Por eso "Gold" explora tantos registros. Por eso es triste por momentos, tan triste como "Heartbreaker". Pero también es jovial, sensual, orgulloso y confuso Como es la vida misma cuando se vive intensamente y se abraza como viene, pero también como tú la provocas. Y es así porque Adams no se oculta nunca, ya que escribe, toca y canta sus canciones a calzón quitado.

En este álbum hay toques de soul ("Touch, Feel & Loose"), baladas country terriblemente tristes ("Harder Now That It´s Over"), tonadas al pino dignas de Neil Young ("Sylvia Plath") o Tom Waits ("Goodbye Hollywood Boulevard"). Y una influencia obvia del rock´n´roll británico, tanto de los WHO ("Gonna Make You Love Me More"), como de los FACES ("Rescue Blues" parece escrita por Ronnie Lane), o FREE (el intenso coda final de "Nobody Girl").
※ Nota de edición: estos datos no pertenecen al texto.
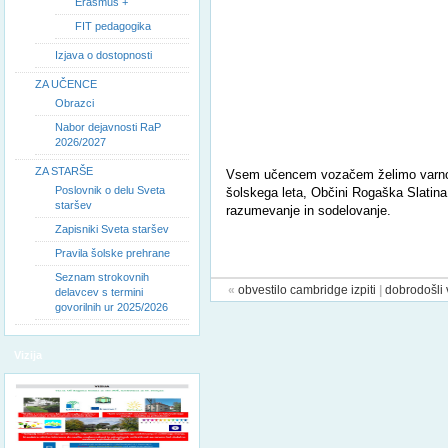
Erasmus +
FIT pedagogika
Izjava o dostopnosti
ZA UČENCE
Obrazci
Nabor dejavnosti RaP
2026/2027
ZA STARŠE
Vsem učencem vozačem želimo varno 
Poslovnik o delu Sveta
šolskega leta, Občini Rogaška Slatin
staršev
razumevanje in sodelovanje.
Zapisniki Sveta staršev
Pravila šolske prehrane
Seznam strokovnih
«
obvestilo cambridge izpiti
|
dobrodošli
delavcev s termini
govorilnih ur 2025/2026
Vizija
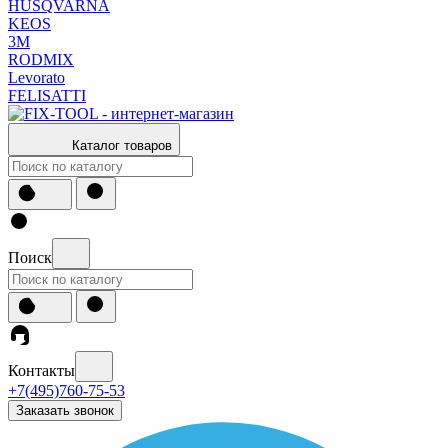
HUSQVARNA
KEOS
3М
RODMIX
Levorato
FELISATTI
Каталог товаров
Поиск
Контакты
+7(495)760-75-53
Заказать звонок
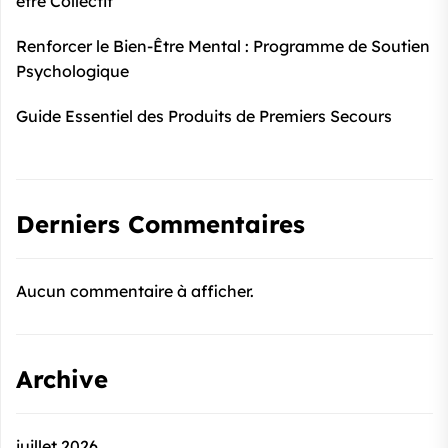
être Collectif
Renforcer le Bien-Être Mental : Programme de Soutien
Psychologique
Guide Essentiel des Produits de Premiers Secours
Derniers Commentaires
Aucun commentaire à afficher.
Archive
juillet 2026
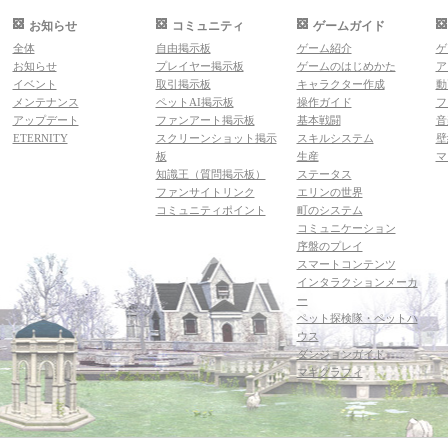
お知らせ
コミュニティ
ゲームガイド
全体
自由掲示板
ゲーム紹介
ゲ
お知らせ
プレイヤー掲示板
ゲームのはじめかた
ア
イベント
取引掲示板
キャラクター作成
動
メンテナンス
ペットAI掲示板
操作ガイド
フ
アップデート
ファンアート掲示板
基本戦闘
音
ETERNITY
スクリーンショット掲示
スキルシステム
壁
板
生産
マ
知識王（質問掲示板）
ステータス
ファンサイトリンク
エリンの世界
コミュニティポイント
町のシステム
コミュニケーション
序盤のプレイ
スマートコンテンツ
インタラクションメーカ
ー
ペット探検隊・ペットハ
ウス
ダンジョンガイド
マギグラフィ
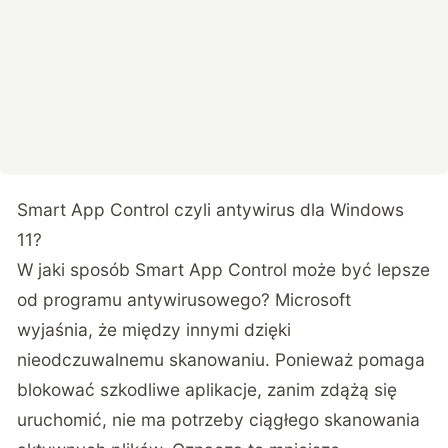
Smart App Control czyli antywirus dla Windows
11?
W jaki sposób Smart App Control może być lepsze
od programu antywirusowego? Microsoft
wyjaśnia, że między innymi dzięki
nieodczuwalnemu skanowaniu. Ponieważ pomaga
blokować szkodliwe aplikacje, zanim zdążą się
uruchomić, nie ma potrzeby ciągłego skanowania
Y sobre todo los inevitables STONES de cuando grababan con el padre de Ethan Johns a los mandos, en aquellos "Let It Bleed", "Sticky Fingers" o "Exile On Main Street". Por ejemplo "Tina Toledo´s Street Walking Blues" tiene un riff que es puro "Live With Me", una letra propia de "Honky Town Women" y una tormenta final de guitarras y coros negros que parece un out-take de "Gimme Shelter".
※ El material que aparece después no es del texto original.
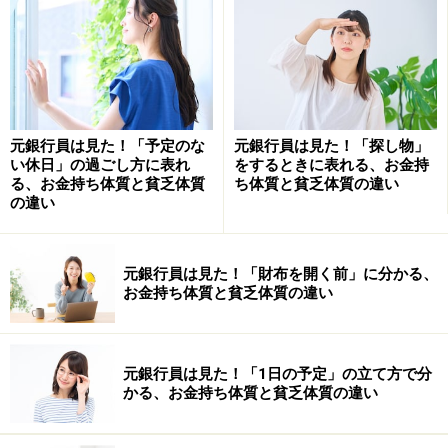
アンケート回答者のうち現在、定期預金を利用している
人を対象に調査したところ、
「50万円未満」（29.1％）
が最多
で、次いで「50万円以上100万円未満」
（26.1％）となり、100万円未満と答えた人が全体の半
数以上を占めました。
元銀行員は見た！「予定のな
元銀行員は見た！「探し物」
い休日」の過ごし方に表れ
をするときに表れる、お金持
る、お金持ち体質と貧乏体質
ち体質と貧乏体質の違い
の違い
定期預金の預入額の分布（編集部作成）
元銀行員は見た！「財布を開く前」に分かる、
さらに「100万円以上300万円未満」（24.6％）を含める
お金持ち体質と貧乏体質の違い
と、定期預金の預入額が300万円未満の人は全体の8割を
占めており、まとまった額を預けるというよりは、ごく
元銀行員は見た！「1日の予定」の立て方で分
少額から定期預金を活用している人が多いことが分かり
かる、お金持ち体質と貧乏体質の違い
ます。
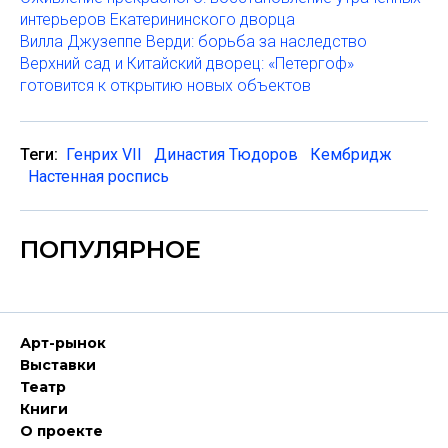
интерьеров Екатерининского дворца
Вилла Джузеппе Верди: борьба за наследство
Верхний сад и Китайский дворец: «Петергоф»
готовится к открытию новых объектов
Теги:
Генрих VII
Династия Тюдоров
Кембридж
Настенная роспись
ПОПУЛЯРНОЕ
Арт-рынок
Выставки
Театр
Книги
О проекте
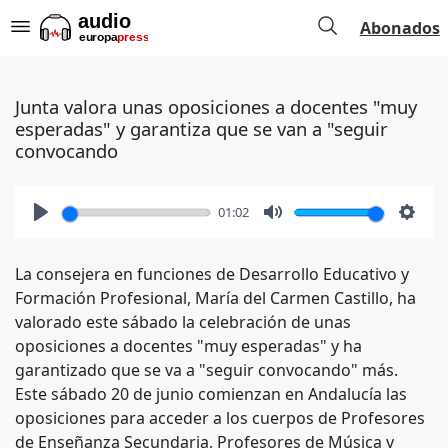
Abonados
Junta valora unas oposiciones a docentes "muy
esperadas" y garantiza que se van a "seguir
convocando
01:02
Play
Mute
Setti
La consejera en funciones de Desarrollo Educativo y
Formación Profesional, María del Carmen Castillo, ha
valorado este sábado la celebración de unas
oposiciones a docentes "muy esperadas" y ha
garantizado que se va a "seguir convocando" más.
Este sábado 20 de junio comienzan en Andalucía las
oposiciones para acceder a los cuerpos de Profesores
de Enseñanza Secundaria, Profesores de Música y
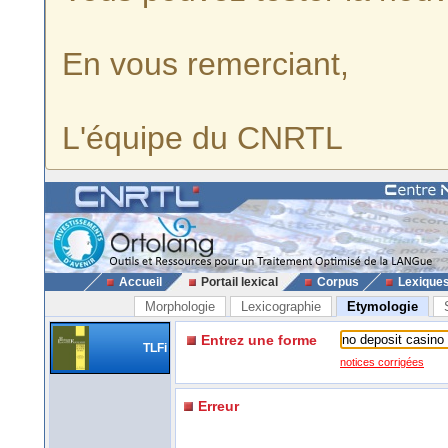
En vous remerciant,
L'équipe du CNRTL
Accueil
Portail lexical
Corpus
Lexique
Morphologie
Lexicographie
Etymologie
Entrez une forme
TLFi
notices corrigées
Erreur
Sin embargo, todo este cóctel de influencias añejas conforma uno de los discos más frescos, vitales, sinceros y excitantes del año pasado. Por eso, antes de que Adams salte a un eventual estrellato y la gente deje de confundirlo con el lamentable Bryan Adams, convenía aclarar estas cosas.

Así que un consejo: ve a comprarte sus discos antes que los demás. Gástalos de tanto escucharlos y cuélgate esa medalla. Después algunos cambiarán de idea y tal vez te harán sentir culpable por escuchar algo tan "retro" y directo, tan "comercial" y "carente de imaginación".
Date prisa, hazme caso y no te arrepentirás. Por ahora.